*The data*.
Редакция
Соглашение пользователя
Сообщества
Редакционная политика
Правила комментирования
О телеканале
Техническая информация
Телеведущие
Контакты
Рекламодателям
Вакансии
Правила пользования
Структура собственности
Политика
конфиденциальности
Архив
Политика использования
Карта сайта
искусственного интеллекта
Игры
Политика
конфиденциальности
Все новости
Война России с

*What the task requires*.
Looking at the records above, which lines contain "Правила"? Copy those lines.

*Exercise output*.
Правила комментирования
Правила пользования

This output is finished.